На ней были длинные зеленые носки, покрывавшие икры. Короткая клетчатая юбка кончалась чуть выше колен. А между носками и юбкой были коленки, голые, белые, круглые. Пенн смотрел на них, и словно натянутая струна тренькнула где-то вдали, что-то прозвенело и оборвалось. Никогда бы он не подумал, что в женских коленях может быть что-нибудь интересное. Впрочем, Миранда не женщина. Однако она и не девочка. Что же она такое? И что с ним творится? Он явственно ощутил потребность соскользнуть наземь и положить голову к ней на колени. Издалека донесся голос кукушки, запинающийся, глухой и печальный. Пенн перевел дух и поднял голову. Птицы уже слетались на хлеб.

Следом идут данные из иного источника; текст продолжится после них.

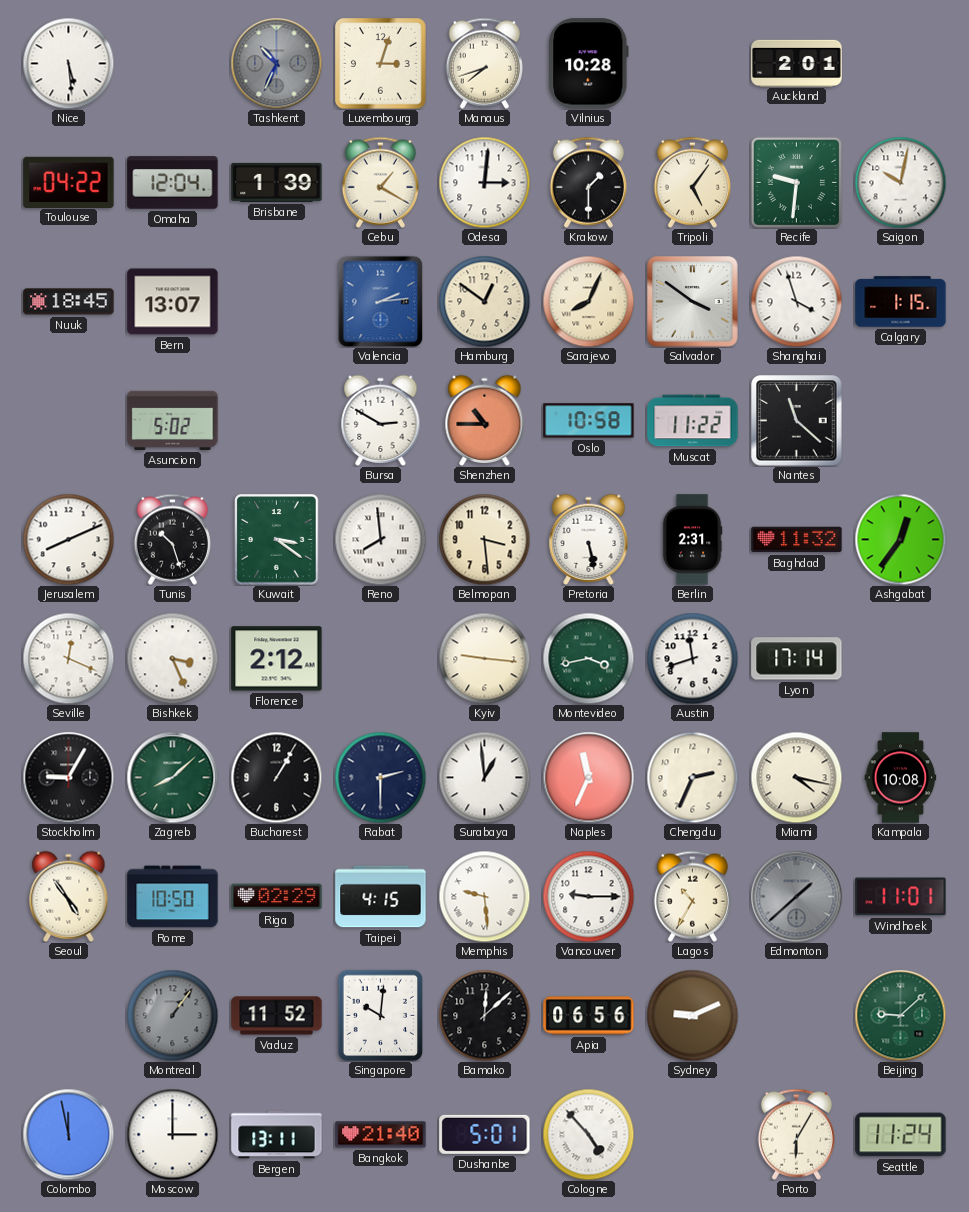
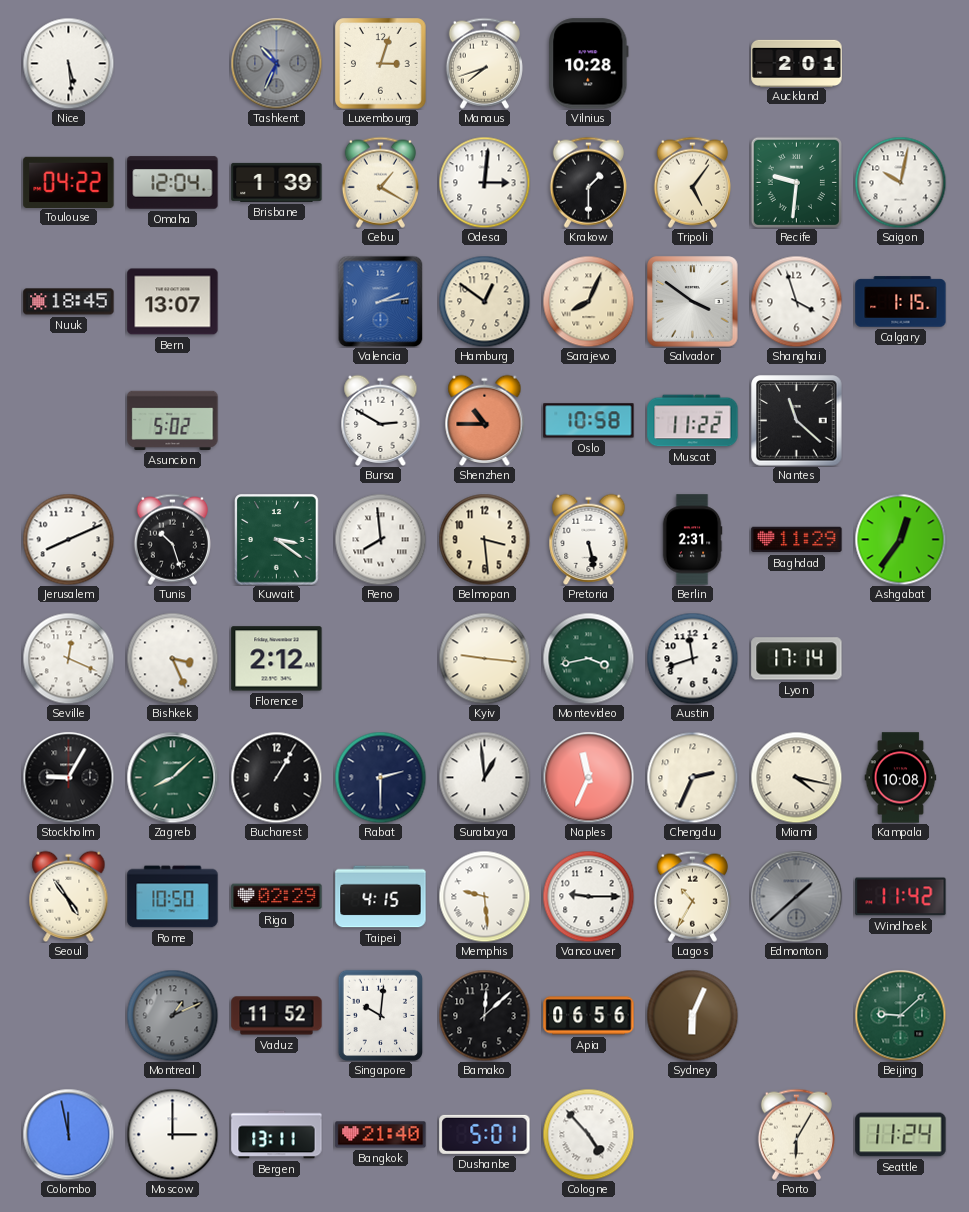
Baghdad: 11:32 -> 11:29
Windhoek: 11:01 -> 11:42
Montreal: 1:06 -> 1:11
Sydney: 9:11 -> 6:04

— Хамфри так огорчен, — сказала Милдред. — Оказывается, ваш Пенн передумал и теперь не желает ехать в Лондон. Может быть, это Энн его отговорила? Зря, ей нечего опасаться. Может быть, мне урезонить ее?
Они с Хью пили херес в его квартире на Бромтон-сквер. Моросил дождь, и массивный купол тромтонской церкви, видный из окна, расплывался на фоне серого неба, которое по временам, когда солнце пробивалось сквозь тучи, вспыхивало невыносимым огнем, и тогда все здание церкви выступало более четко, сразу становилось легким и флорентийским, как на итальянской цветной гравюре. В комнате было прохладно и темновато, словно сюда среди лета заглянула зима. Над картиной Тинторетто горела настенная лампа.
После разговора, который у неё состоялся с Хамфри по поводу Хью, воображение Милдред не переставало работать. Ее удивляло, даже пугало, как интенсивно оно работает. Правда, она годами «обожала» Хью и, если бы не снисходительное презрение к Фанни, немножко ревновала бы к ней. Правда, она не забыла того поцелуя и после него довольно долго страдала. К Эмме она ревновала неистово. Часто, хоть и в туманных выражениях, она убеждала себя, что Хью ей нужен, и в конце концов сама в это поверила. А когда стало известно, что бедная Фанни при смерти, она так же туманно и с легким чувством вины подумала, что теперь ей в каком-то смысле суждено «унаследовать» Хью.
Но после того, как она, не совсем удачно маскируясь шутливо-небрежным тоном, изложила все это мужу, она с удивлением ощутила в себе гораздо более определенную потребность. Словно оттого, что слова были сказаны вслух, что-то сдвинулось с места. За долгие годы она привыкла к половинчатым отношениям. В её близости с Хамфри не было тепла, близость с Феликсом из-за его ненормальной скрытности оставалась несколько абстрактной. Дочь, которой она в глубине души восхищалась, стала совсем чужой. Уже сколько времени, думала она, ей некому открыть свое сердце. А сердце у неё ещё есть, и очень даже, это она обнаружила с удивлением, страхом и радостью. Она, умная, дельная, насмешница Милдред Финч, пожилая, умудренная жизнью Милдред, сама себе хозяйка, в совершенстве владеющая своими чувствами, теперь растерялась. Впору подумать, что она готова влюбиться. И вдруг её осенило: так это же и есть любовь!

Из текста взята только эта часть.